Melkhüs laden zur leckeren Milch-Pause ein

Melkhüs laden zur leckeren Milch-Pause ein

Routen eignen sich gut für Fahrradtouren – Urlaubsfeeling vor der Haustür

L P D – Erfrischende Joghurt- und Quark-Kreationen, selbst gemachter Kuchen oder Käse-Snacks – in den niedersächsischen Melkhüs verwöhnen Bauernfamilien und Landfrauen ihre Gäste mit leckeren Milchspezialitäten. Zudem freuen sich die Landwirte über den Austausch, geben ihr Wissen rund um die Landwirtschaft weiter und zeigen gern, woher die Milch im Glas kommt. Viele Ausflügler und Urlauber nutzen die Möglichkeit einer Stallbesichtigung. Dort können Besucher Landwirtschaft hautnah erleben, schreibt der Landvolk-Pressedienst.

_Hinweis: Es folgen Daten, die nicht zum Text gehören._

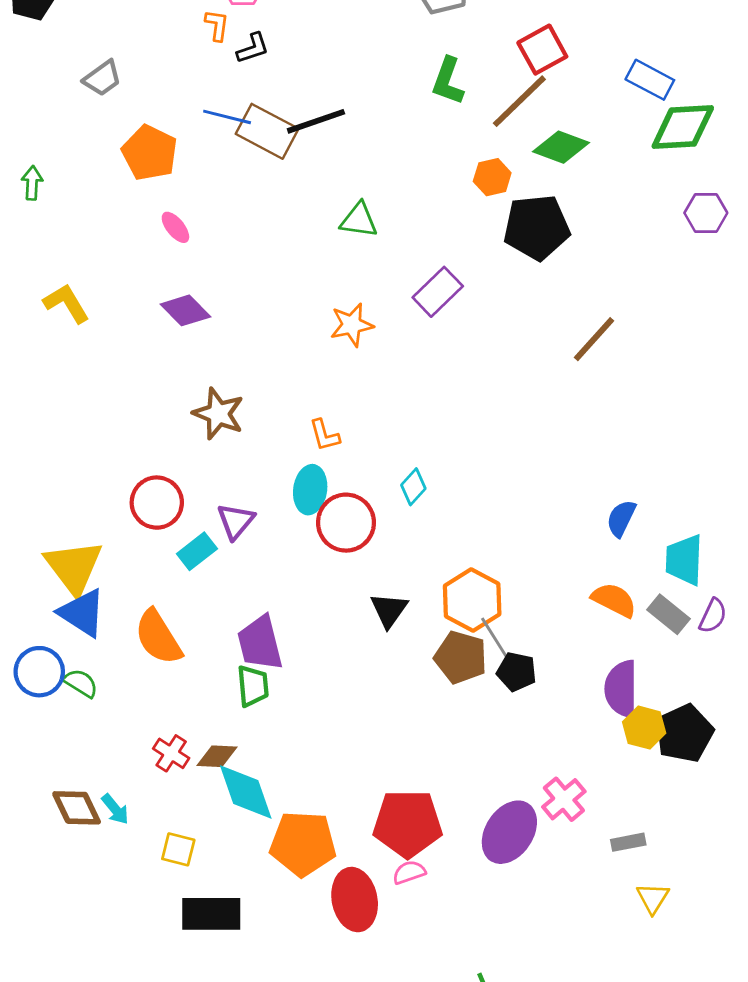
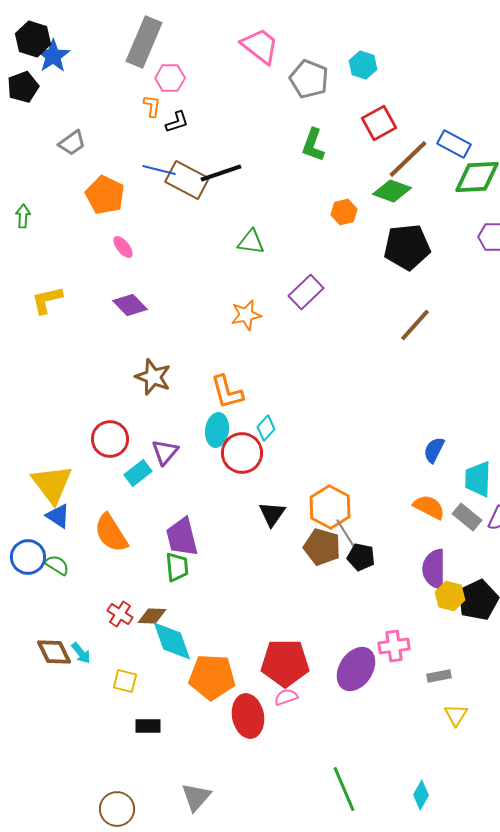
brown line: (519, 101) -> (408, 159), moved
black pentagon: (537, 227) -> (407, 247), moved
yellow L-shape: (66, 303) -> (47, 300), turned -72
orange L-shape: (324, 435) -> (227, 392), size x1.5
cyan diamond: (413, 487) -> (266, 428), moved
blue triangle: (82, 613) -> (58, 516), size x0.7
pink cross: (564, 799) -> (394, 646), turned 32
black rectangle: (211, 914) -> (148, 726), size x0.6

Die 54 grünen Holzhäuschen mit dem roten Dach bieten ideale Voraussetzungen für ausgedehnte Radtouren entlang der elf Melkhus-Routen im Nordwesten Niedersachsens. Von den „Ammerländer Melkhüs“ bis zu den „Wittmunder Melkhuskes“ sind sie unter https://milchland.de/gesichter/melkhus/ zu finden. Dort bietet die Landesvereinigung der Milchwirtschaft auch einen Flyer mit den aktuellen Melkhüs-Routen an, der für die nächste Radtour heruntergeladen werden kann. Die Routen führen durch folgende niedersächsischen Regionen: Ammerland, Cuxhaven, Dollart, Emsland, Grafschaft Bentheim, Lüneburger Heide, Osterholz, Rotenburg, Wesermarsch, Wildeshauser Geest und Wittmund sowie weiter einzelne Melkhüs abseits dieser Routen.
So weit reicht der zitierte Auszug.